Ferie za pasem. W najbliższych tygodniach wiele osób wybierze się na narty w Polsce bądź za granicą. – Ubezpieczenie turystyczne jest jedną z najważniejszych spraw do załatwienia przed wyjazdem na narty, zwłaszcza jeśli wybieramy się za granicę – przekonuje Bohdan Białorucki, rzecznik prasowy Avivy.
– Ubezpieczenie turystyczne powinno nam towarzyszyć w każdej podróży, a szczególnie przy wyjazdach, podczas których będziemy uprawiać jakieś sporty – wtóruje mu Maciej Krzysztoszek, rzecznik Link4. Chodzi o to, że koszty akcji ratunkowych i leczenia związane z wypadkami narciarskimi mogą być potężne.
Kosztowne upadki
– Koszty akcji ratowniczej w górach mogą sięgać nawet kilkuset tysięcy euro. Samo wykorzystanie w akcji helikoptera ratunkowego będzie nas kosztować średnio 18 tys. zł. Cały koszt akcji zależy od warunków, skomplikowania i okresu, w którym jest ona przeprowadzana. A akcja poszukiwawcza może kosztować nawet 15 tys. euro – mówi Bohdan Białorucki, rzecznik prasowy Avivy.

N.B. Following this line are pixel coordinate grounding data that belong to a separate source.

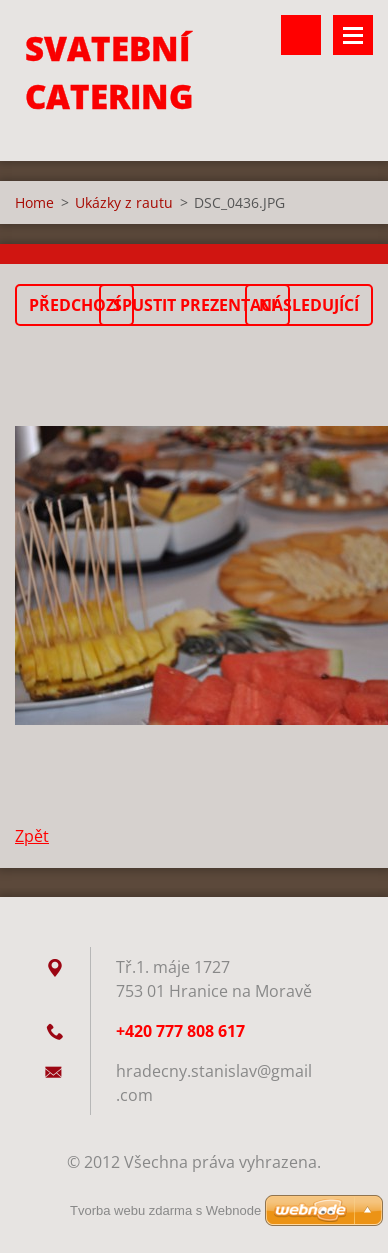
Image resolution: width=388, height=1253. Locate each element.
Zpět (32, 836)
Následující (309, 305)
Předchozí (74, 305)
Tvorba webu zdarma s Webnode (165, 1210)
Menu (353, 35)
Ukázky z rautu (124, 202)
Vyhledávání (301, 35)
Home (34, 202)
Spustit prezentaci (194, 305)
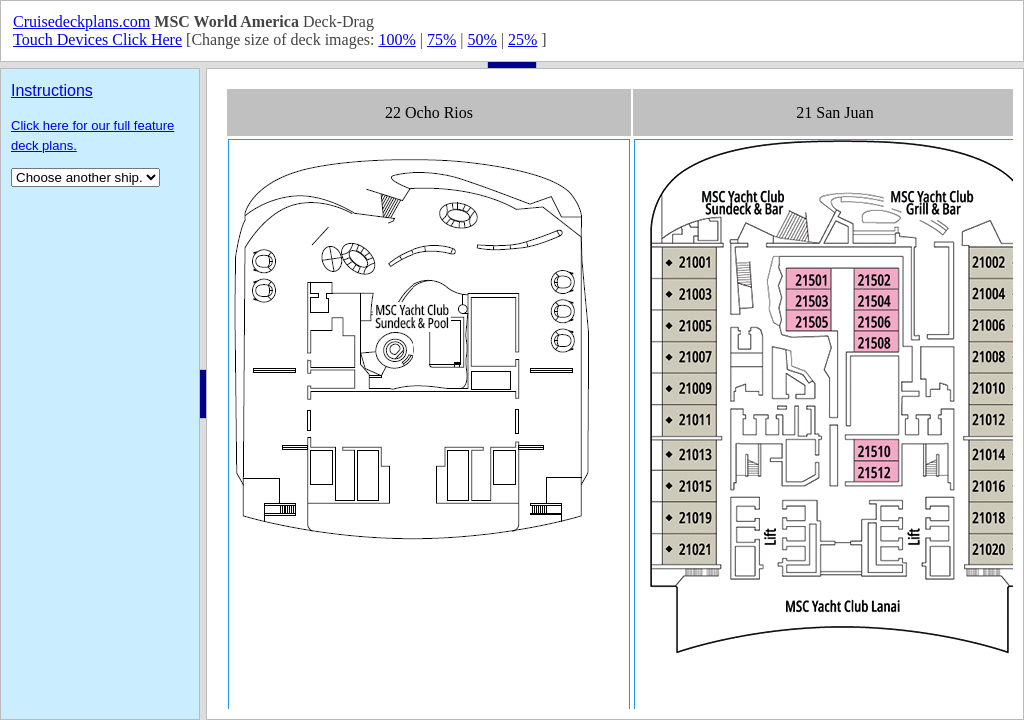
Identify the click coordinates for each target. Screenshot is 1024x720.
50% (481, 39)
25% (522, 39)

– Nasz 19-letni klient miał wypadek na stoku w Austrii i złamał podudzie. Koszt transportu helikopterem do szpitala wyniósł niemal 20 tys. zł, natomiast dwudniowa hospitalizacja kosztowała ponad 35 tys. zł. Wszystko to zostało pokryte z ubezpieczenia – opowiada Dawid Korszeń, rzecznik prasowy Warty.
Inny klient tego towarzystwa upadł, jeżdżąc na snowboardzie w Czechach. Skończyło się na złamaniu nadgarstka z przemieszczeniem. Koszty leczenia w prywatnej placówce medycznej wyniosły niemal 9 tys. zł. – Najwyższe świadczenie przy uprawianiu sportów zimowych wypłaciliśmy za upadek na nartach w Austrii i wyniosło równowartość ok. 32,5 tys. zł – usłyszeliśmy z kolei w Link4.